Liu C, Hermsen D, Domberg J, Graeber C, Hautzel H, Duan Y, Xu K F, Liu C P, Mao X D, Cupisti K, Scherbaum W A, Schott M
Department of Endocrinology, First Affiliated Hospital, Nanjing Medical University, Nanjing, China.
Horm Metab Res. 2008 Jul;40(7):479-83. doi: 10.1055/s-2008-1077051. Epub 2008 May 26.

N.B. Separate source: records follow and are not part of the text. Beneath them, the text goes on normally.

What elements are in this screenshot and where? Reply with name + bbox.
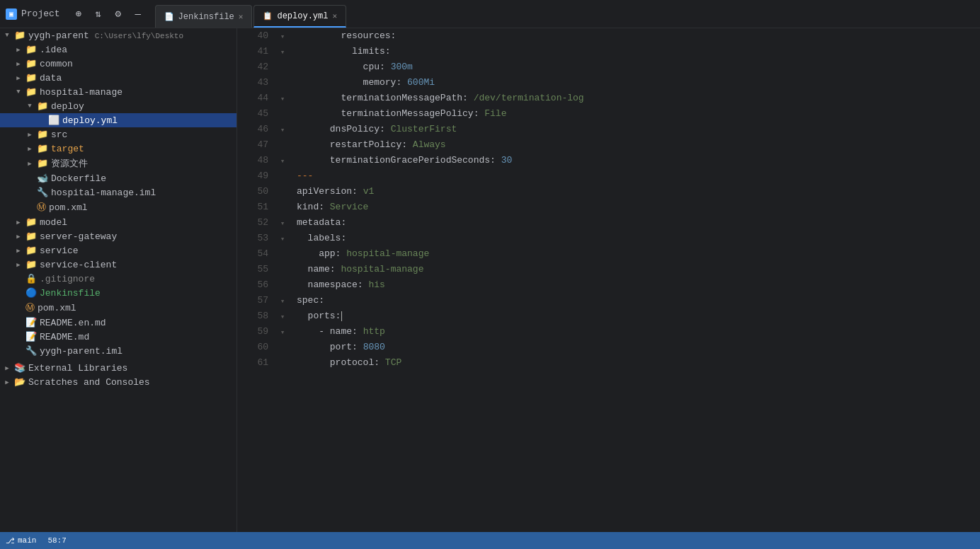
sidebar-item-data[interactable]: ▶ 📁 data <box>0 71 237 85</box>
line-number: 61 <box>237 355 268 371</box>
gutter-icon: ▾ <box>278 122 287 137</box>
code-token: name: <box>297 262 341 277</box>
sidebar-item-external-libraries[interactable]: ▶ 📚 External Libraries <box>0 361 237 375</box>
gutter-icon: ▾ <box>278 28 287 44</box>
add-icon[interactable]: ⊕ <box>73 8 84 20</box>
code-token: limits: <box>297 44 391 59</box>
status-line-col: 58:7 <box>47 536 66 545</box>
sidebar-item-hospital-iml[interactable]: 🔧 hospital-manage.iml <box>0 185 237 200</box>
sidebar-item-gitignore[interactable]: 🔒 .gitignore <box>0 272 237 286</box>
code-token: File <box>484 106 506 122</box>
code-token: v1 <box>363 184 375 200</box>
sidebar-item-resources[interactable]: ▶ 📁 资源文件 <box>0 156 237 171</box>
line-number: 44 <box>237 91 268 106</box>
main-content: ▼ 📁 yygh-parent C:\Users\lfy\Deskto ▶ 📁 … <box>0 28 980 532</box>
sidebar-root[interactable]: ▼ 📁 yygh-parent C:\Users\lfy\Deskto <box>0 28 237 42</box>
code-line: memory: 600Mi <box>297 75 974 91</box>
tab-deploy-yml-label: deploy.yml <box>277 11 328 21</box>
service-folder-icon: 📁 <box>25 245 37 256</box>
tabs: 📄 Jenkinsfile ✕ 📋 deploy.yml ✕ <box>155 0 348 28</box>
sidebar-item-readme[interactable]: 📝 README.md <box>0 330 237 344</box>
layout-icon[interactable]: ⇅ <box>93 8 104 20</box>
sidebar-item-service[interactable]: ▶ 📁 service <box>0 243 237 258</box>
dockerfile-icon: 🐋 <box>37 173 48 184</box>
pom1-arrow <box>25 203 34 212</box>
pom1-icon: Ⓜ <box>37 201 46 214</box>
src-folder-icon: 📁 <box>37 129 48 140</box>
tab-deploy-yml[interactable]: 📋 deploy.yml ✕ <box>253 5 346 28</box>
line-number: 46 <box>237 122 268 137</box>
code-token: http <box>363 324 385 340</box>
sidebar-item-pom1[interactable]: Ⓜ pom.xml <box>0 200 237 215</box>
code-line: dnsPolicy: ClusterFirst <box>297 122 974 137</box>
gitignore-icon: 🔒 <box>25 273 37 284</box>
jenkinsfile-tab-icon: 📄 <box>164 12 174 21</box>
code-token: port: <box>297 340 363 355</box>
sidebar-item-deploy-yml[interactable]: ⬜ deploy.yml <box>0 113 237 127</box>
sidebar-item-service-client[interactable]: ▶ 📁 service-client <box>0 258 237 272</box>
code-token: --- <box>297 168 313 184</box>
project-label: Project <box>21 8 60 19</box>
sidebar-item-common[interactable]: ▶ 📁 common <box>0 57 237 71</box>
minimize-icon[interactable]: — <box>132 8 144 20</box>
sidebar-item-jenkinsfile[interactable]: 🔵 Jenkinsfile <box>0 286 237 300</box>
code-token: namespace: <box>297 277 368 293</box>
tab-jenkinsfile[interactable]: 📄 Jenkinsfile ✕ <box>155 5 253 28</box>
gutter-icon <box>278 355 287 371</box>
readme-arrow <box>14 333 23 341</box>
code-content[interactable]: resources: limits: cpu: 300m memory: 600… <box>291 28 980 532</box>
sidebar-item-target[interactable]: ▶ 📁 target <box>0 141 237 156</box>
sidebar-item-pom2[interactable]: Ⓜ pom.xml <box>0 300 237 316</box>
code-token: kind: <box>297 200 330 215</box>
sidebar-item-src[interactable]: ▶ 📁 src <box>0 127 237 141</box>
service-label: service <box>40 245 79 256</box>
line-number: 47 <box>237 137 268 153</box>
code-token: spec: <box>297 293 324 308</box>
common-label: common <box>40 59 73 69</box>
idea-folder-icon: 📁 <box>25 44 37 55</box>
jenkinsfile-arrow <box>14 289 23 297</box>
common-arrow: ▶ <box>14 59 23 68</box>
sidebar-item-server-gateway[interactable]: ▶ 📁 server-gateway <box>0 229 237 243</box>
code-line: apiVersion: v1 <box>297 184 974 200</box>
text-cursor <box>341 311 342 321</box>
service-client-folder-icon: 📁 <box>25 259 37 270</box>
sidebar-item-yygh-iml[interactable]: 🔧 yygh-parent.iml <box>0 344 237 358</box>
code-line: labels: <box>297 231 974 246</box>
gutter-icon: ▾ <box>278 153 287 168</box>
gutter-icon <box>278 184 287 200</box>
deploy-arrow: ▼ <box>25 102 34 110</box>
sidebar: ▼ 📁 yygh-parent C:\Users\lfy\Deskto ▶ 📁 … <box>0 28 237 532</box>
sidebar-item-model[interactable]: ▶ 📁 model <box>0 215 237 229</box>
server-gateway-folder-icon: 📁 <box>25 231 37 242</box>
line-number: 53 <box>237 231 268 246</box>
code-line: - name: http <box>297 324 974 340</box>
ext-lib-arrow: ▶ <box>3 364 11 372</box>
settings-icon[interactable]: ⚙ <box>113 8 124 20</box>
gutter-icon: ▾ <box>278 293 287 308</box>
deploy-label: deploy <box>51 101 84 112</box>
code-token: terminationMessagePath: <box>297 91 474 106</box>
sidebar-item-dockerfile[interactable]: 🐋 Dockerfile <box>0 171 237 185</box>
gitignore-arrow <box>14 274 23 283</box>
sidebar-item-scratches[interactable]: ▶ 📂 Scratches and Consoles <box>0 375 237 389</box>
sidebar-item-deploy[interactable]: ▼ 📁 deploy <box>0 99 237 113</box>
sidebar-item-readme-en[interactable]: 📝 README.en.md <box>0 316 237 330</box>
code-token: ports: <box>297 308 341 324</box>
gutter-icon <box>278 59 287 75</box>
sidebar-item-idea[interactable]: ▶ 📁 .idea <box>0 42 237 57</box>
line-number: 43 <box>237 75 268 91</box>
code-token: memory: <box>297 75 407 91</box>
data-arrow: ▶ <box>14 74 23 82</box>
deploy-yml-label: deploy.yml <box>62 115 118 126</box>
code-line: terminationGracePeriodSeconds: 30 <box>297 153 974 168</box>
code-line: protocol: TCP <box>297 355 974 371</box>
service-client-label: service-client <box>40 260 117 270</box>
code-token: resources: <box>297 28 396 44</box>
hospital-iml-label: hospital-manage.iml <box>51 187 156 198</box>
deploy-yml-tab-icon: 📋 <box>263 11 273 21</box>
tab-jenkinsfile-close[interactable]: ✕ <box>239 12 244 21</box>
tab-deploy-yml-close[interactable]: ✕ <box>332 11 337 21</box>
hospital-manage-label: hospital-manage <box>40 87 122 98</box>
sidebar-item-hospital-manage[interactable]: ▼ 📁 hospital-manage <box>0 85 237 99</box>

Previously, a new procedure for measuring serum TSH receptor autoantibodies (TRAb) was reported in which the autoantibodies inhibit binding of a human monoclonal thyroid stimulating antibody M22 to TSHR-coated ELISA plate wells (TRAb ELISA). The aim of the present study was to evaluate the clinical performance of this assay in comparison to the second generation TRAb assay (TRAb LIA) based on the recombinant human TSH-receptor and chemiluminescence technology (TRAb LIA). Among the 158 patients, 84 patients suffered from Graves' disease (GD), 34 patients had Hashimoto's thyroiditis (HT), and 40 patients had euthyroid nodular thyroid disease (NTD) without signs of autoimmunity. TRAb measurements were performed according to the manufacturer's instructions. Out of 84 GD patients, 80 (95.2%) were TRAb positive as detected by the TRAb LIA. One GD patient had TRAb values within the grey zone (1.0-1.5 IU/l). All patients with HT and NTD were negative except in 6 (8.1%) cases whose TRAb values were within the grey zone. On the basis of the recommended cutoff value (TRAb 1.0 IU/l), the TRAb ELISA found 78 of 84 (92.9%) GD patients to be TRAb positive. None of the patients with HT, but two cases (5.0%) with NTD were TRAb positive. The diagnostic sensitivity of the TRAb LIA and TRAb ELISA assays was 95.2 and 92.9%, while the specificity was 100% and 97.3%, respectively. There was a close correlation (r=0.968, p<0.0001) between both assays in 84 patients with GD. Additionally, the between-run imprecision close to the cutoff limit was assessed. The calculated between-run coefficient of variation (CV) of the TRAb ELISA was 28.2% at the recommended cutoff value of 1.0 IU/l. Due to the evaluated imprecision data we propose a higher cutoff value correlating with a between-run CV of 20% (functional assay sensitivity). Our results indicate that due to a worse imprecision the TRAb ELISA has a slightly lower sensitivity and specificity compared to the TRAb LIA assay. These findings suggest that the M22 monoclonal antibody-based TRAb ELISA is not as reliable as other second generation TRAb assays in the diagnosis of Graves' diseases.
此前,有报道称一种测量血清促甲状腺激素受体自身抗体(TRAb)的新方法,该方法中自身抗体可抑制人单克隆促甲状腺抗体M22与包被有促甲状腺激素受体(TSHR)的酶联免疫吸附测定(ELISA)板孔的结合(TRAb ELISA)。本研究的目的是与基于重组人促甲状腺激素受体和化学发光技术的第二代TRAb检测方法(TRAb LIA)相比,评估该检测方法的临床性能。158例患者中,84例患有格雷夫斯病(GD),34例患有桥本甲状腺炎(HT),40例患有甲状腺功能正常的结节性甲状腺疾病(NTD)且无自身免疫迹象。TRAb检测按照制造商说明进行。在84例GD患者中,TRAb LIA检测发现80例(95.2%)TRAb呈阳性。1例GD患者的TRAb值处于灰区(1.0 - 1.5 IU/l)。除6例(8.1%)TRAb值处于灰区的患者外,所有HT和NTD患者均为阴性。基于推荐的临界值(TRAb 1.0 IU/l),TRAb ELISA发现84例GD患者中有78例(92.9%)TRAb呈阳性。HT患者均无TRAb阳性,但有2例(5.0%)NTD患者TRAb呈阳性。TRAb LIA和TRAb ELISA检测的诊断敏感性分别为95.2%和92.9%,而特异性分别为100%和97.3%。在84例GD患者中,两种检测方法之间存在密切相关性(r = 0.968,p < 0.0001)。此外,还评估了接近临界值时的批间不精密度。在推荐的临界值1.0 IU/l时,TRAb ELISA计算得出的批间变异系数(CV)为28.2%。基于评估的不精密度数据,我们提出一个更高的临界值,其与批间CV为20%相关(功能检测敏感性)。我们的结果表明,由于不精密度较差,与TRAb LIA检测相比,TRAb ELISA的敏感性和特异性略低。这些发现表明,基于M22单克隆抗体的TRAb ELISA在格雷夫斯病的诊断中不如其他第二代TRAb检测方法可靠。